Saturday, June 21, 2008

These are the people who helped write C-61

The Motion Picture Association of America said Friday intellectual-property holders should have the right to collect damages, perhaps as much as $150,000 per copyright violation, without having to prove infringement.

"Mandating such proof could thus have the pernicious effect of depriving copyright owners of a practical remedy against massive copyright infringement in many instances," MPAA attorney Marie L. van Uitert wrote Friday to the federal judge overseeing the Jammie Thomas trial
They also believe that transferring music or video you bought and paid for from DVDs or CDs to your computer or MP3 player is theft. The Conservative's new law means if they put even the most inept and easy to circumvent DRM on their products to stop you from doing so and you do anyway you can be fined thousands.

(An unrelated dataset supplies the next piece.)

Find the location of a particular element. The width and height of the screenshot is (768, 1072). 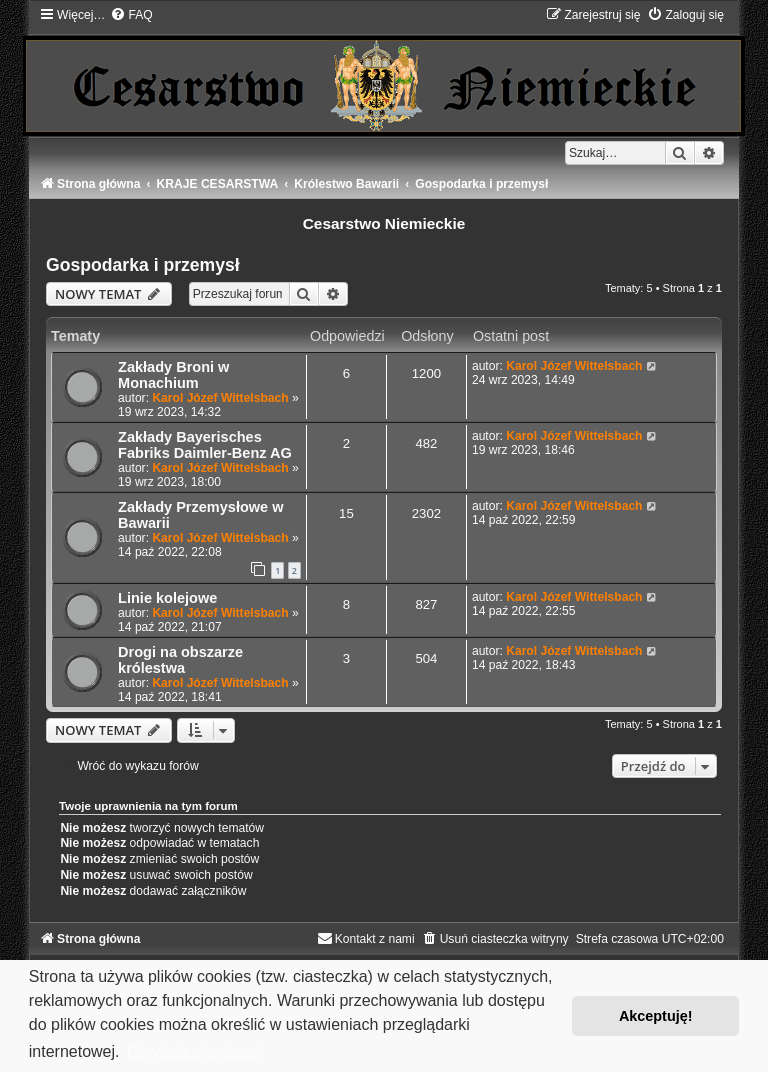 Linie kolejowe is located at coordinates (167, 598).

The organizations like the MPAA and RIAA that essentially wrote C-61 (Made in Canada my ass.) now indicate they believe they shouldn't have to prove infringement in order to seize your house. Innocence till proven guilty is now a 'quaint' idea like the Geneva Conventions or Habeas Corpus to a White House lawyer. Expecting these huge corporations to actually prove that you've infringed on their material is clearly unreasonable.

The government of Stephen Harper is collaborating with huge foreign conglomerates to turn Canadian citizens into digital serfs with no legal rights to the possessions we have paid for or by extension the presumption of innocence itself - isn't that sort of...treason?